Source data:
━━━━━━━━━━

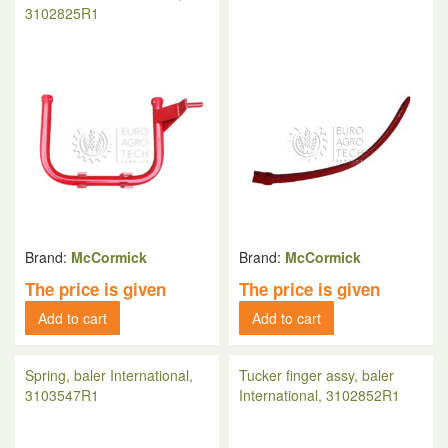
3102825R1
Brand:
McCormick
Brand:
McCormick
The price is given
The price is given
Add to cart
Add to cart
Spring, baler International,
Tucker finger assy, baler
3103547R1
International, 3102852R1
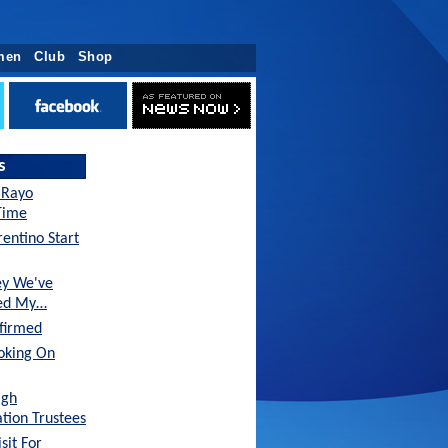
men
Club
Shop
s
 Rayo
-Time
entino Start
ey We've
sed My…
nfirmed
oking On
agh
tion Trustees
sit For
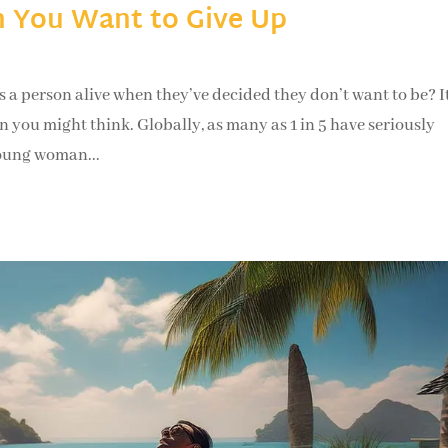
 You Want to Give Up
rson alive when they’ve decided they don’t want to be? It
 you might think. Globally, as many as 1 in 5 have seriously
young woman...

━━━━━━━━━━

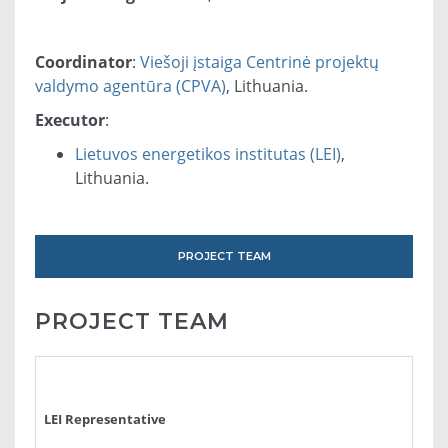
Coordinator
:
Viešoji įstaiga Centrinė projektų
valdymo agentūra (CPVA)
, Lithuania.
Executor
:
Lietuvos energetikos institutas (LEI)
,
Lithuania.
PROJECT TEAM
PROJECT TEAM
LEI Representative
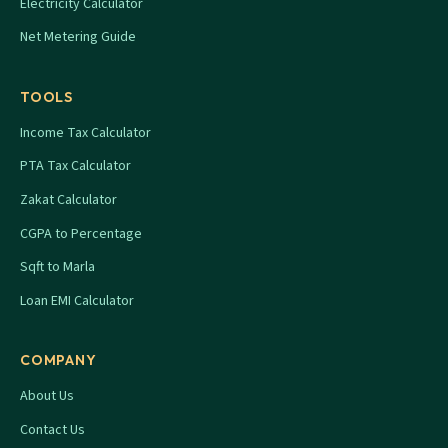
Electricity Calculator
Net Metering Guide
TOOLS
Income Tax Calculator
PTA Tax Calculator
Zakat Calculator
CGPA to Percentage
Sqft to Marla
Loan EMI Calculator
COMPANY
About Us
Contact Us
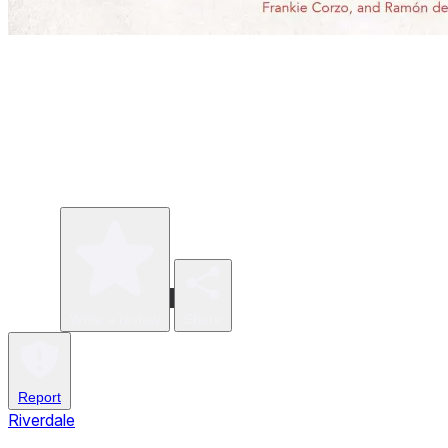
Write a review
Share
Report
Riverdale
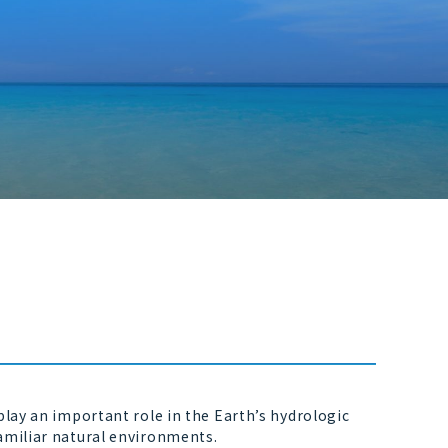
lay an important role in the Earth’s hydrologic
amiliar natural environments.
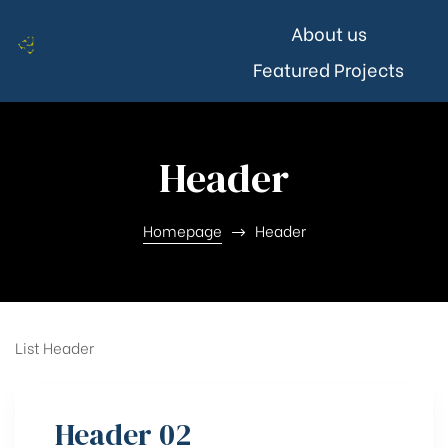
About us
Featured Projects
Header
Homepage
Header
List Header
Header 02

━━━━━━━━━━

**Work item**
In the data above, which lines have "Header"? Report each of them.

**Expected output**
Header
Header
List Header
Header 02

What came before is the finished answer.